Ketika tentara Jepang datang, Padang
mengibarkan bendera Merah Putih. Rakyat menyangka mereka "dibebaskan".
Setelah berabad‐abad
larangan, sungguh menggetarkan hati menyaksikan bendera kami Sang Merah‐Putih yang suci itu melambai‐lambai
dengan megahnya. Akan tetapi tidak lama, segera keluar pengumuman yang
ditempelkan di pohon‐pohon
dan di depan toko‐toko,
bahwa hanyalah bendera Matahari Terbit yang boleh dikibarkan. Serentak dengan
kejadian ini, yang terasa sebagai suatu tamparan, Jepang menguasai surat‐surat kabar. "Pembebasan" kota Padang tidak lama
umurnya. Aku pergi ke kantor Sakaguchi dan minta agar perintah penurunan
bendera itu diundurkan.
"Perintah
ini sangat berat untuk kami terima dan akan mempersulit keadaan," kataku. "Kalau tidak dilakukan secara sebijaksana mungkin
hal ini dapat memberi akibat yang serius untuk kedua belah pihak."
Sakaguchi menunjukkan bahwa ia
mengerti persoalan itu, akan tetapi memperingatkan. "Barangkali, tuan Sukarno,
hendaknya jangan terlalu menunda‐nunda
hal ini."
Ini adalah hari yang gelap bagi
rakyat dan bagi Sukarno. Mula‐mula
aku pergi ke mesdjid dan aku sembahyang. Kemudian dalam suatu rapat aku
menginstruksikan kepada saudara‐saudaraku
untuk menurunkan bendera sampai datang waktunya dimana kita dapat mengibarkan
bendera kita sendiri, bebas dari segala dominasi asing.
Setiap bendera turun ke bawah. Aku
benci kepada Hitler, akan tetapi kejadian ini dengan tidak sadar mengingatkan aku
pada salah satu ucapannya: Gross sein heisst es Massen bewegen k.nnen" Besarlah
seseorang yang mampu menggerakkan massa untuk bertindak. Kalau bukan Sukarno
yang berbicara, mungkin mereka akan berontak, karena terlalu tiba‐tiba seperti tersentak dari tidur mereka menyadari, bahwa putera‐putera dari negara Matahari‐Terbit
bukanlah pahlawan‐pahlawan
sebagaimana mereka bayangkan. Dan aku kuatir akan terjadinya pemberontakan.

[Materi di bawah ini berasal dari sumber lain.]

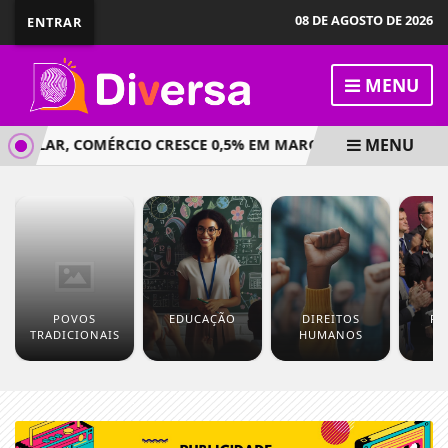
08 DE AGOSTO DE 2026
ENTRAR
MENU
MENU
ÓLAR, COMÉRCIO CRESCE 0,5% EM MARÇO E AMPLIA RECORD
POVOS
EDUCAÇÃO
DIREITOS
PO
TRADICIONAIS
HUMANOS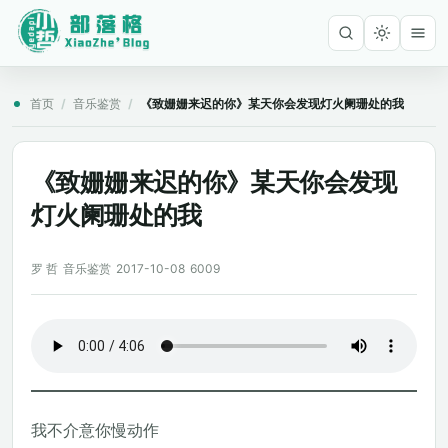
首页
/
音乐鉴赏
/
《致姗姗来迟的你》某天你会发现灯火阑珊处的我
《致姗姗来迟的你》某天你会发现
灯火阑珊处的我
罗 哲
音乐鉴赏
2017-10-08
6009
我不介意你慢动作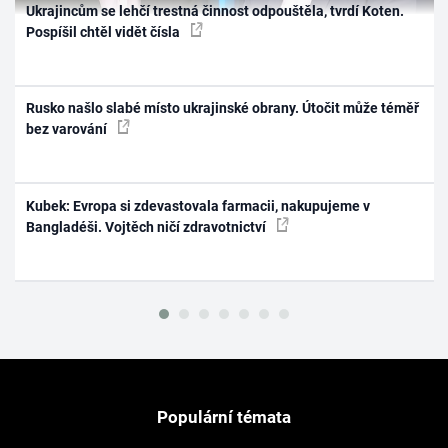
Ukrajincům se lehčí trestná činnost odpouštěla, tvrdí Koten.
Pospíšil chtěl vidět čísla
Rusko našlo slabé místo ukrajinské obrany. Útočit může téměř
bez varování
Kubek: Evropa si zdevastovala farmacii, nakupujeme v
Bangladéši. Vojtěch ničí zdravotnictví
Populární témata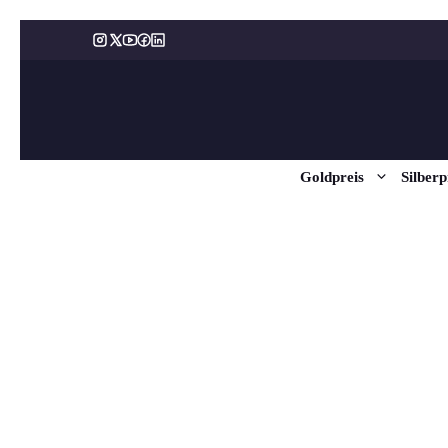
Zum
Inhalt
springen
Goldpreis
Silberp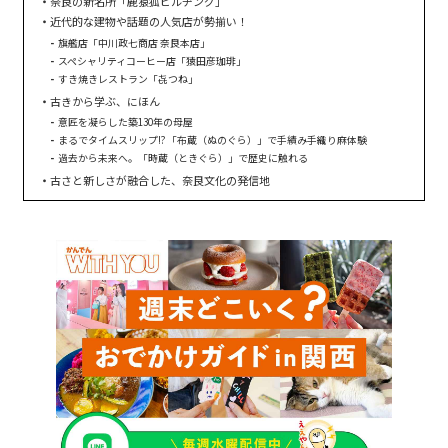
奈良の新名所「鹿猿狐ビルヂング」
近代的な建物や話題の人気店が勢揃い！
旗艦店「中川政七商店 奈良本店」
スペシャリティコーヒー店「猿田彦珈琲」
すき焼きレストラン「㐂つね」
古きから学ぶ、にほん
意匠を凝らした築130年の母屋
まるでタイムスリップ!? 「布蔵（ぬのぐら）」で手績み手織り麻体験
過去から未来へ。「時蔵（ときぐら）」で歴史に触れる
古さと新しさが融合した、奈良文化の発信地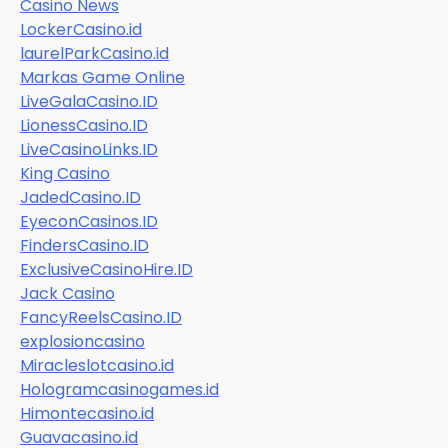
Casino News
LockerCasino.id
laurelParkCasino.id
Markas Game Online
LiveGalaCasino.ID
LionessCasino.ID
LiveCasinoLinks.ID
King Casino
JadedCasino.ID
EyeconCasinos.ID
FindersCasino.ID
ExclusiveCasinoHire.ID
Jack Casino
FancyReelsCasino.ID
explosioncasino
Miracleslotcasino.id
Hologramcasinogames.id
Himontecasino.id
Guavacasino.id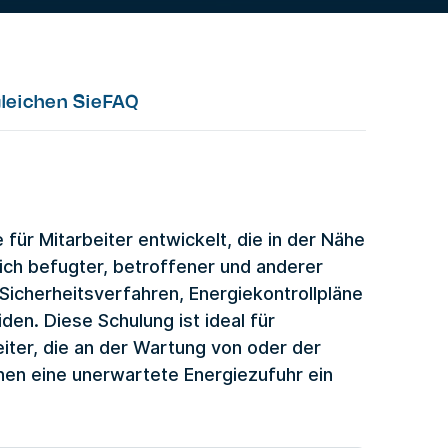
leichen Sie
FAQ
ür Mitarbeiter entwickelt, die in der Nähe
lich befugter, betroffener und anderer
 Sicherheitsverfahren, Energiekontrollpläne
den. Diese Schulung ist ideal für
ter, die an der Wartung von oder der
enen eine unerwartete Energiezufuhr ein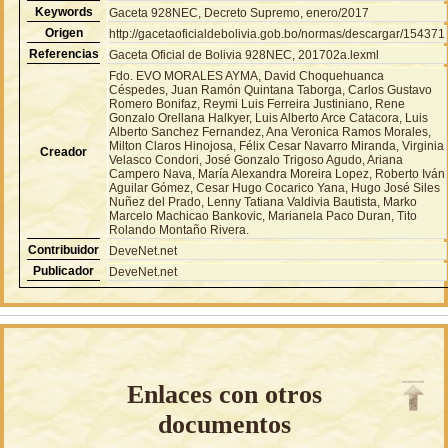
Keywords
Gaceta 928NEC, Decreto Supremo, enero/2017
Origen
http://gacetaoficialdebolivia.gob.bo/normas/descargar/154371
Referencias
Gaceta Oficial de Bolivia 928NEC, 201702a.lexml
Fdo. EVO MORALES AYMA, David Choquehuanca
Céspedes, Juan Ramón Quintana Taborga, Carlos Gustavo
Romero Bonifaz, Reymi Luis Ferreira Justiniano, Rene
Gonzalo Orellana Halkyer, Luis Alberto Arce Catacora, Luis
Alberto Sanchez Fernandez, Ana Veronica Ramos Morales,
Milton Claros Hinojosa, Félix Cesar Navarro Miranda, Virginia
Creador
Velasco Condori, José Gonzalo Trigoso Agudo, Ariana
Campero Nava, María Alexandra Moreira Lopez, Roberto Iván
Aguilar Gómez, Cesar Hugo Cocarico Yana, Hugo José Siles
Nuñez del Prado, Lenny Tatiana Valdivia Bautista, Marko
Marcelo Machicao Bankovic, Marianela Paco Duran, Tito
Rolando Montaño Rivera.
Contribuidor
DeveNet.net
Publicador
DeveNet.net
Enlaces con otros
documentos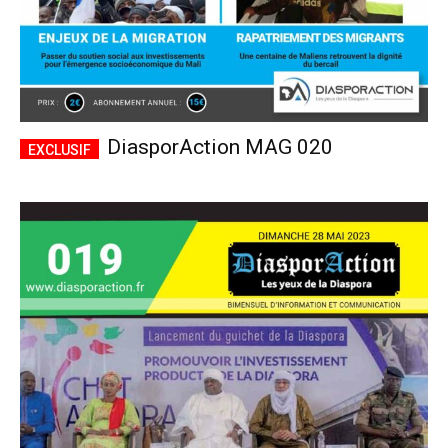
DiasporAction MAG 020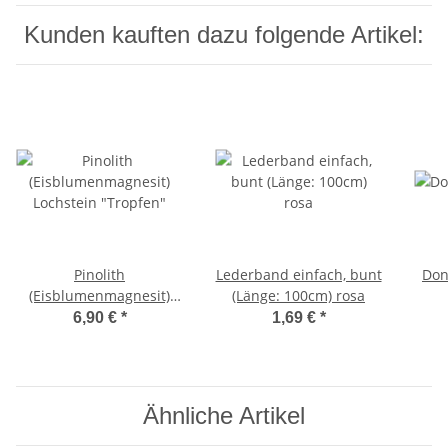
Kunden kauften dazu folgende Artikel:
Pinolith
Lederband einfach, bunt
Don
(Eisblumenmagnesit)
(Länge: 100cm) rosa
Lochstein "Tropfen"
6,90 €
*
1,69 €
*
Ähnliche Artikel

Kami adalah rakyat yang tidak berpengalaman
untuk pada saat itu biasa menendang kekuatan yang terlatih baik seperti tentara
Jepang. Tiga hari kemudian Sakaguchi datang lagi. Sekali lagi kami berbicara
dalam bahasa Perancis. Berbulan bulan kemudian aku baru mengetahui, bahwa
Sakaguchi pandai berbahasa Indonesia. "Monsicur Sukarno,"
katanya "Saya membawa pesan. Le Commandant de Bukittinggi memohon
kehadiran tuan."
"Memohon?" aku mengulangi.
"Oui,
Monsieur. Memohon."
Dari sikap kapten Sakaguchi yang
merendah jelaslah, bahwa ketakutan
Belanda akan menjadi kenyataan. Jepang akan mengusulkan agar supaya aku bekerja
dengan mereka. Komandan dari divisi yang kuat itu yang memasuki kota Padang di
malam pendaratan adalah Kolonel Fujiyama, Komandan Militer kota Bukittinggi.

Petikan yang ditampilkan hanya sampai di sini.